Friday, March 21, 2008

Wolfgang Leather Genius:

Wolf is quite the character. I am constantly amazed how many people are willing to speak to me at length regarding the old days of leather and how few people there are out there left to interview. In my pursuits of vintage clothing I would often find myself in the basements of stores of mostly older Jewish people who were well acquainted with my grandfather, great uncle or my landlord. As I would be digging through their old stock and old treasures they would regale me with tales of the heydays of the schamata business, before the big corporations took over family run business’ and these retailers and wholesalers could still make a living. I was buying a pair of 1930s wool knickers and the proprietor asked my family name. She was about 84 years old and then told me she was giving birth to her son right next to my bubby! When my grandma was giving birth to my uncle Butch, wow what a thought. There is just way too much history and wisdom in the clothing for me to share here on the site. But I digress…
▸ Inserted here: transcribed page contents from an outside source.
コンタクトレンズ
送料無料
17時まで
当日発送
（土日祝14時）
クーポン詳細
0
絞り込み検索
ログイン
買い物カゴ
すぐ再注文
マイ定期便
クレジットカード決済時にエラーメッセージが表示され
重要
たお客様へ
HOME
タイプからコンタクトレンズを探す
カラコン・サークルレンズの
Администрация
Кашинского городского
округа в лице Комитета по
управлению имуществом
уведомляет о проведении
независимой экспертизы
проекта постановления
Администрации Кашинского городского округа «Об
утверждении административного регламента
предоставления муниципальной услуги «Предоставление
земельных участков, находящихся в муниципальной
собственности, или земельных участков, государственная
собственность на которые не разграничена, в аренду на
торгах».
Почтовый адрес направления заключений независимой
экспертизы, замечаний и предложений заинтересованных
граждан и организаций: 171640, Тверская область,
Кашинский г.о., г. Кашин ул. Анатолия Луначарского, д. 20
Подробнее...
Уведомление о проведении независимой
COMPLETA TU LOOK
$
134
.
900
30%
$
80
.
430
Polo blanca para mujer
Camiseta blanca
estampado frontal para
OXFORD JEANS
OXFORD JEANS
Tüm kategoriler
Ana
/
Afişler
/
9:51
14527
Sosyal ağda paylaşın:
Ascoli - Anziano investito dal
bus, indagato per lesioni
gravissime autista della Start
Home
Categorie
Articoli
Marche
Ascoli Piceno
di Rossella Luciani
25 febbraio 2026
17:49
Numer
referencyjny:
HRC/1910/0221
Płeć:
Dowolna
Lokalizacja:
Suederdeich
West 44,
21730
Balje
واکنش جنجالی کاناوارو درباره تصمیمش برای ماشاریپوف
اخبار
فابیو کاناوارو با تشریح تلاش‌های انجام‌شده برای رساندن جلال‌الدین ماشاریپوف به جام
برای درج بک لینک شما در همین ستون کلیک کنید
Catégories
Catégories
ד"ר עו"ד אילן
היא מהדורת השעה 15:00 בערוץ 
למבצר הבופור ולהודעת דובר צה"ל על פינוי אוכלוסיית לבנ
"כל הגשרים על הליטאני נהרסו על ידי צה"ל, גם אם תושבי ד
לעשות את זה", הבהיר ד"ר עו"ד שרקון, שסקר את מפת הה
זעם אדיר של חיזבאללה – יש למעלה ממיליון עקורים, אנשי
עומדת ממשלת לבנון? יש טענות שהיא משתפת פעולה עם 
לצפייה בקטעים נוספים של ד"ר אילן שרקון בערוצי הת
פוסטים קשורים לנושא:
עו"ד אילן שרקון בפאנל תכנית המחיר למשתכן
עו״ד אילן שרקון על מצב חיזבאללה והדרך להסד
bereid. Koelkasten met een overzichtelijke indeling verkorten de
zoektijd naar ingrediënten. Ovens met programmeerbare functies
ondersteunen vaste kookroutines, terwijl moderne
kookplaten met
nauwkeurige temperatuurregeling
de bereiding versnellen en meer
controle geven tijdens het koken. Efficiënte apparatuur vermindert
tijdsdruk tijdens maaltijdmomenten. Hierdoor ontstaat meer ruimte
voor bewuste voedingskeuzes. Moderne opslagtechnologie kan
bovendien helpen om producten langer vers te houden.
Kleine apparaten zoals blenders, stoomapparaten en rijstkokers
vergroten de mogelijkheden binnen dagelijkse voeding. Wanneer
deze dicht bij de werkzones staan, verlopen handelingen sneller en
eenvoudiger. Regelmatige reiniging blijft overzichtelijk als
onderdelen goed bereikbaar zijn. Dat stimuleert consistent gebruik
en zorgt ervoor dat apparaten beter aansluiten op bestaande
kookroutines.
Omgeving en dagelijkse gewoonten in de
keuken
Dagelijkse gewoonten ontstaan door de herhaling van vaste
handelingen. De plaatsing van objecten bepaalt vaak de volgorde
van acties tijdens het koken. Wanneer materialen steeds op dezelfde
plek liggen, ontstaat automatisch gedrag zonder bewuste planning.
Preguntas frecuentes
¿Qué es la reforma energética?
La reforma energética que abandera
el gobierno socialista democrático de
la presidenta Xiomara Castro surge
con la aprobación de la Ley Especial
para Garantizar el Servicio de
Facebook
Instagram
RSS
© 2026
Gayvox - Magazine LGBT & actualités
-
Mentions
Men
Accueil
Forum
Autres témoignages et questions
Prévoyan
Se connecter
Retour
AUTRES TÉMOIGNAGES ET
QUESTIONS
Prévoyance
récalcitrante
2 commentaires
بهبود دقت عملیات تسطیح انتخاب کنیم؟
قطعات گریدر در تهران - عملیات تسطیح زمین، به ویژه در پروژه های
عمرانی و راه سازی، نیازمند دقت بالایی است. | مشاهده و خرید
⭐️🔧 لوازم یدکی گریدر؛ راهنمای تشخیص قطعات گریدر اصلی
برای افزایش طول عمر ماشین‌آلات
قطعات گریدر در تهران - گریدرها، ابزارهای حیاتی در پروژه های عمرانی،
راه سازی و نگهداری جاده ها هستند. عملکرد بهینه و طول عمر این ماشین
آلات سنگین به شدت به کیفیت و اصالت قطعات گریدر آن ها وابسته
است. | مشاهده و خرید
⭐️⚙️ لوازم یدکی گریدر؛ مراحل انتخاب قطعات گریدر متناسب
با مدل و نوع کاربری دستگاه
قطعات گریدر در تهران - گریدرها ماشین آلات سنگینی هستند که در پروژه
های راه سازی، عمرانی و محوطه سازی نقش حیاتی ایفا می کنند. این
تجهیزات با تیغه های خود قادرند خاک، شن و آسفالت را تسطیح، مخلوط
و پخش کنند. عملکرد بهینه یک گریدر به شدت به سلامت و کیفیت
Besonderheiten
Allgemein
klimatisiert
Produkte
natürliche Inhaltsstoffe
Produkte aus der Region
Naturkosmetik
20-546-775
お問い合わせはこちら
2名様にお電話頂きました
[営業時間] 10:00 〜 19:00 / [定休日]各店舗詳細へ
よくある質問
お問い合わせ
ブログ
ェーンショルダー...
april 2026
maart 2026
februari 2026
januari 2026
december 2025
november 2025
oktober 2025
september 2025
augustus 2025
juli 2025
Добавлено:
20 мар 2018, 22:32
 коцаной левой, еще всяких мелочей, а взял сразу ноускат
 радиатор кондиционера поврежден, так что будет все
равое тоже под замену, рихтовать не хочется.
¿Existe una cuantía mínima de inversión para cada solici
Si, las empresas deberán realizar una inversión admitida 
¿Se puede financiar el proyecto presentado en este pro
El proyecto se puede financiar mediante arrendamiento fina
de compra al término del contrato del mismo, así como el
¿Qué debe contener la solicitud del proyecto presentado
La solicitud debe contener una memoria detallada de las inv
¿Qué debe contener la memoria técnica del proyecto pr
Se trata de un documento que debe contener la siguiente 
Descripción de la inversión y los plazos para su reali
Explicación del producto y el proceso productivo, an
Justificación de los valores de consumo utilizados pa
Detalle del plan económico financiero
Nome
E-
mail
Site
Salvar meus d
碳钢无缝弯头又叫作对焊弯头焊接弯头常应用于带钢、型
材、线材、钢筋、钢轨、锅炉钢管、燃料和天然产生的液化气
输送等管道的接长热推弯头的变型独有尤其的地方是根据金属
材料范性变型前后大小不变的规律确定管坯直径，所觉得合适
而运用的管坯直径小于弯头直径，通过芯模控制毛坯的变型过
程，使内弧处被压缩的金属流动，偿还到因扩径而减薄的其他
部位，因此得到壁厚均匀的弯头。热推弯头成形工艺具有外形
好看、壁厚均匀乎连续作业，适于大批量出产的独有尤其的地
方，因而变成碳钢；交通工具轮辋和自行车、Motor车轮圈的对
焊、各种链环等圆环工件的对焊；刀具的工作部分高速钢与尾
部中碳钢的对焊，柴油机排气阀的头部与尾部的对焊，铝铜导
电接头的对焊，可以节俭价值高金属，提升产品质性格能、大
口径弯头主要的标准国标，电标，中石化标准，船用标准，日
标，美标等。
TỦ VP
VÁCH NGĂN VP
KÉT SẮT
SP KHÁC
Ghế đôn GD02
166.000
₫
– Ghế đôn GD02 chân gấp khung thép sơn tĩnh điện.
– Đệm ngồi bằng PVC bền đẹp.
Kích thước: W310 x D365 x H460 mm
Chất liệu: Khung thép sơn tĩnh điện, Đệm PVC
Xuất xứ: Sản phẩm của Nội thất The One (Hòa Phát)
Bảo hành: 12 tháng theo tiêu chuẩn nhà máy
Wolf explained many things about the old tannages and process’ that went into making the hard leathers that made up my vintage leather jackets. Chrome tanning has been around since the 19th century and in the industrial age where multiple use garments and speed were important factors, chrome tanning very quickly replaced vegetable tanning. Chrome tanning takes relatively little time compared to the month required to veg. tan, also chrome tanning produces a skin more receptive to dying and produces a more waterproof hide. Wolf told me that in the early days they used a combination to produce a tough hide, the initial tannage would be a chrome tan or a syntan, and then the hides would be finished with a vegetable tan and shrinkage.

Syntan is a synthetic tannage that has the characteristics of vegetable tannage without the smell and color negatives associated with vegetable tanning.

Early vegetable tanned leather was typically tanned with sumac, oakbark or nogwood, then oiled, then milled and then shrunk dried This shrinkage results in the compression of the leather fibres and a 30% to 40% loss in size of the hide. This accentuates the grain and strengthens and hardens the leather; two effects not sought after in todays leather market.

Black leather cannot be made with the oak tannages as it bleeds colour, it cannot be made with the syntan cause the colour bleaches out, according to Wolf it was made with logwood. Logwood was the perfect tannage for black leather. Ive even found a valuable copy of a book detailing the various tannages and chemistries for tanning liquors down to the smallest details for the various regions of North America. Its amazing to begin to understand what went into making these classic American jackets, all the expertise and knowhow that is lost or otherwise moved on. The next bunch of postings Im going to explore why these old tannages and leathers are important and how we are failing as consumers and buyers by purchasing cheaply made, poorly sewn and designed butter soft cheap vintage replica jackets. It is super important to remember that when you purchase something made overseas, not just the local economy culture and knowhow is diminished but that the environment, ecology and global health is diminished as well. Many companies are exploring the old ways of production and design and many are succeeding in many aspects. Perfection is always the goal!